Putusan kasasi tersebut dibacakan pada Senin (7/3/2022).
Susunan hakimnya antara lain Sofyan Sitompul, Gazalba Saleh, dan Sinintha Yuliansih Sibarani.
Lantas, pengurangan hukuman tersebut menjadi sorotan bagi banyak pihak, termasuk Indonesia Corruption Watch (ICW) dan pengamat.
ICW Menilai Alasan Hakim Absurd
Indonesia Corruption Watch (ICW) menilai alasan Mahkamah Agung (MA) mengkorting hukuman Edhy Prabowo karena baik saat jadi Menteri Kelautan dan Perikanan sebagai absurditas.

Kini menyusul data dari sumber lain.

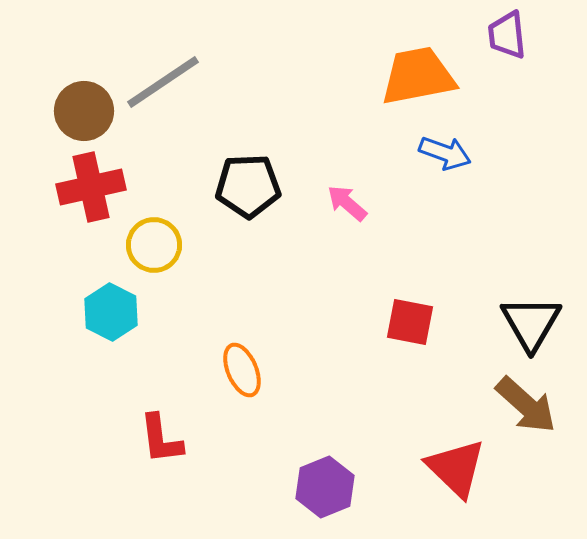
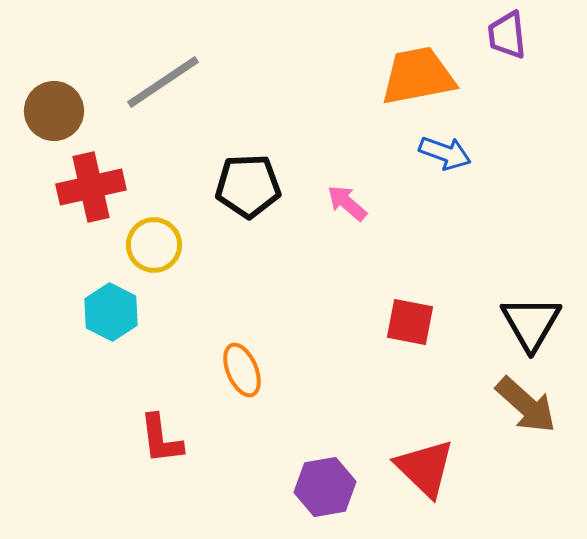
brown circle: moved 30 px left
red triangle: moved 31 px left
purple hexagon: rotated 12 degrees clockwise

Menurut Peneliti ICW Kurnia Ramadhana, jika Edhy Prabowo berbuat baik, maka tidak bakal ditangkap Komisi Pemberantasan Korupsi (KPK).
"ICW melihat hal meringankan yang dijadikan alasan Mahkamah Agung untuk mengurangi hukuman Edhy Prabowo benar-benar absurd. Sebab, jika ia sudah baik bekerja dan telah memberi harapan kepada masyarakat tentu Edhy tidak diproses hukum oleh KPK," kata Kurnia dalam keterangan yang diterima Tribunnews, Rabu (9/3/2022).
Kurnia mengingatkan, Edhy Prabowo adalah seorang pelaku tindak pidana korupsi.